Kerepesi M, Császár A, Földi J, Mesterházy J, Romics L
Semmelweis Orvostudományi Egyetem, III. sz. Belgyogyászati Klinika, Budapest.
Orv Hetil. 1997 Jan 5;138(1):15-8.
Familial hypercholesterolemia (FH) is an autosomal dominant metabolic disorder caused by different mutations in the low density lipoprotein receptor (LDLR) gene. We analyzed 13 families (23 patients) with FH and 36 subjects with normocholesterolemia by restriction fragment polymorphism (RFLP) using enzymes Xbal, BgIII and PvuII. At the 3' end of LDLR an extra 4.4 kb band has been found by Xbal digestion in one patient and it has been proved to be a "de novo" form of mutation. In the 5' end of LDLR gene a combined mutation has been identified in two FH families. The Xbal RFLP has yielded an extra band of 24.5 kb and an another extra band of 17.5 kb has been found by BgIII digestion. It has been suggested that the simultaneous occurrence of 3.3 kb extended deletion (intron 3) and 4.8 kb extended insertion (intron 1) is present. In our study the frequency of P2 allele (PvuII RFLP) in FH patients did not differ from normocholesterolemic controls.
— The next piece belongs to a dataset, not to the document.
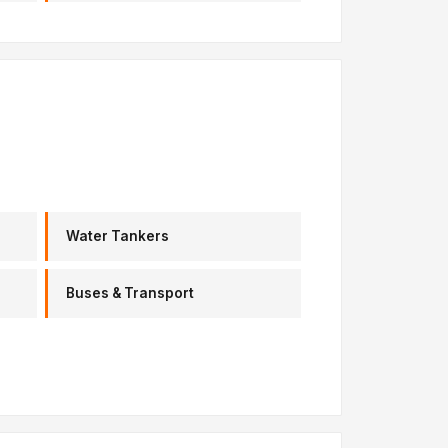
Water Tankers
Buses & Transport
家族性高胆固醇血症(FH)是一种常染色体显性代谢紊乱疾病,由低密度脂蛋白受体(LDLR)基因的不同突变引起。我们通过使用Xbal、BgIII和PvuII酶的限制性片段多态性(RFLP)分析了13个FH家族(23名患者)和36名胆固醇正常的受试者。在一名患者中,通过Xbal消化在LDLR的3'端发现了一条额外的4.4 kb条带,并且已证明这是一种“从头”突变形式。在LDLR基因的5'端,在两个FH家族中鉴定出了一种复合突变。Xbal RFLP产生了一条24.5 kb的额外条带,通过BgIII消化发现了另一条17.5 kb的额外条带。有人提出存在3.3 kb延伸缺失(内含子3)和4.8 kb延伸插入(内含子1)的同时发生情况。在我们的研究中,FH患者中P2等位基因(PvuII RFLP)的频率与胆固醇正常的对照组没有差异。